Getting Your Puppy

Getting Your Puppy

The safest way for you to obtain a puppy is to find a reputable breeder. This is also the case even if you are not looking for a show specimen or a top contender in field work. The novice breeders and pet owners who advertise at attractive prices in the local newspapers are probably kind enough towards their dogs, but perhaps they do not have the expertise or facilities to successfully raise these dogs. A insufficient diet can cause indigestion, weak bones, rickets, poor teeth and other problems. The colour of the Lab you choose, is strictly a matter of personal choice. While no importance is placed on colour in the breed, only the three colours - yellow, black and chocolate - are recognised as true Labradors.

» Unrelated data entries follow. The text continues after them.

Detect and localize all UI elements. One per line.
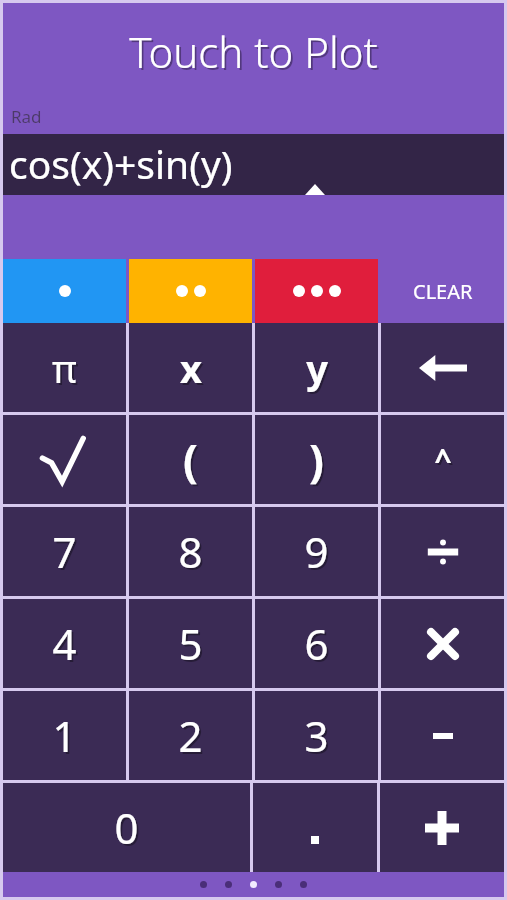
button[interactable]: Operator (381, 691, 504, 780)
staticText: 1 (54, 709, 79, 766)
staticText: 8 (180, 525, 205, 582)
staticText: 6 (306, 617, 331, 674)
button[interactable]: 5 (129, 599, 252, 688)
staticText: 4 (52, 615, 77, 672)
button[interactable]: 6 (255, 599, 378, 688)
button[interactable]: ^ (381, 415, 504, 504)
staticText: y (306, 342, 328, 394)
staticText: 5 (180, 617, 205, 674)
staticText: 9 (304, 523, 329, 580)
staticText: 6 (304, 615, 329, 672)
button[interactable]: π (3, 323, 126, 412)
staticText: 8 (178, 523, 203, 580)
button[interactable]: Plus (380, 783, 504, 872)
button[interactable]: 1 (3, 691, 126, 780)
button[interactable]: y (255, 323, 378, 412)
button[interactable]: 4 (3, 599, 126, 688)
button[interactable]: Plot slot 1 (3, 259, 126, 323)
button[interactable]: CLEAR (381, 259, 504, 323)
button[interactable]: x (129, 323, 252, 412)
staticText: 9 (306, 525, 331, 582)
staticText: 3 (304, 707, 329, 764)
staticText: Touch to Plot (131, 25, 380, 82)
button[interactable]: ( (129, 415, 252, 504)
button[interactable]: cos(x)+sin(y) (3, 134, 504, 195)
staticText: ^ (434, 439, 452, 480)
button[interactable]: Backspace (381, 323, 504, 412)
staticText: ( (183, 430, 198, 490)
button[interactable]: ) (255, 415, 378, 504)
staticText: CLEAR (413, 278, 473, 305)
button[interactable]: 9 (255, 507, 378, 596)
button[interactable]: Plot slot 2 (129, 259, 252, 323)
button[interactable]: Square root (3, 415, 126, 504)
staticText: 7 (52, 523, 77, 580)
staticText: 7 (54, 525, 79, 582)
button[interactable]: Operator (381, 507, 504, 596)
staticText: 0 (116, 801, 141, 858)
staticText: x (180, 342, 202, 394)
staticText: Touch to Plot (129, 23, 378, 80)
button[interactable]: 3 (255, 691, 378, 780)
staticText: π (52, 342, 77, 394)
staticText: Rad (11, 105, 42, 128)
staticText: 3 (306, 709, 331, 766)
button[interactable]: 2 (129, 691, 252, 780)
button[interactable]: Touch to Plot (3, 3, 504, 134)
button[interactable]: 8 (129, 507, 252, 596)
staticText: ) (309, 430, 324, 490)
staticText: 0 (114, 799, 139, 856)
staticText: 4 (54, 617, 79, 674)
staticText: π (54, 344, 79, 396)
button[interactable]: 7 (3, 507, 126, 596)
button[interactable]: Operator (381, 599, 504, 688)
button[interactable]: 0 (3, 783, 250, 872)
staticText: ) (311, 432, 326, 492)
staticText: 5 (178, 615, 203, 672)
staticText: x (182, 344, 204, 396)
staticText: 2 (180, 709, 205, 766)
staticText: ^ (436, 441, 454, 482)
button[interactable]: Plot slot 3 (255, 259, 378, 323)
button[interactable]: Decimal point (253, 783, 377, 872)
staticText: ( (185, 432, 200, 492)
staticText: 2 (178, 707, 203, 764)
staticText: y (308, 344, 330, 396)
staticText: 1 (52, 707, 77, 764)
staticText: cos(x)+sin(y) (9, 137, 233, 190)
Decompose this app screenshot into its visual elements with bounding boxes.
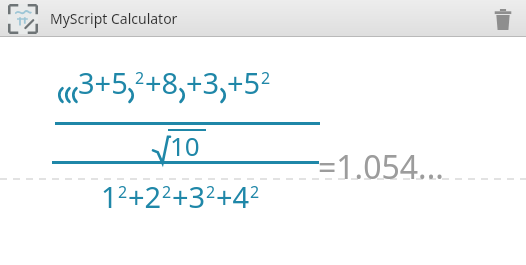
staticText: 2 bbox=[261, 67, 271, 89]
staticText: MyScript Calculator bbox=[50, 9, 178, 28]
staticText: +4 bbox=[216, 177, 250, 216]
staticText: 2 bbox=[118, 181, 128, 203]
staticText: 3+5 bbox=[78, 63, 128, 102]
button[interactable]: App icon bbox=[8, 4, 38, 34]
staticText: +3 bbox=[186, 63, 220, 102]
staticText: 2 bbox=[206, 181, 216, 203]
staticText: 10 bbox=[170, 128, 200, 163]
staticText: 1 bbox=[101, 177, 118, 216]
staticText: +3 bbox=[172, 177, 206, 216]
staticText: 2 bbox=[135, 67, 145, 89]
staticText: +8 bbox=[145, 63, 179, 102]
staticText: 2 bbox=[250, 181, 260, 203]
staticText: +5 bbox=[227, 63, 261, 102]
staticText: +2 bbox=[128, 177, 162, 216]
button[interactable]: Delete bbox=[488, 4, 518, 34]
staticText: 2 bbox=[162, 181, 172, 203]
staticText: =1.054... bbox=[318, 145, 444, 189]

There should be two important documents your breeder should give to you, and these are the Health Certificate and registration papers. The breeder should register the litter and each pup with AKC ( American Kennel Club)  and it is necessary for you to have all the paperwork if you plan on showing or breeding in the future. It is best that you know the breeder's intentions on which type of registration they will obtain for your puppy. There are limited registrations which may prohibit the dog from being shown or from competing in non-conformation trials such as Working or Agility if the breeder feels that the pup is not of sufficient quality to do so. There is also a type of registration that will permit the dog in non-conformation competition only.



Your breeder should always be available for you, before and after you receive your puppy. They should be a reliable source of help as you and your puppy adjust to life together. By visiting litters in action you will be able to get a firsthand look as the puppy 'pack' and get to know what each of the pup's individual personality is like, you might have found a particular one that appeals to you. If you haven't found the puppy of your dreams, observe other pups in other litters, as this will help you learn and recognise certain behaviour, which will give you a good indication as to the personality of the pup. Some pups may be leaders, some less outgoing, some may be confident, others shy, playful, friendly, aggressive, etc.,

When you finally acquire your new puppy, he or she should be examined by your vet as soon as you buy him or her. Your vet will be able as well as start your puppy on a vaccination programme. Your home should also have been prepared for your new puppy's arrival. Anything potentially dangerous should be moved out of reach.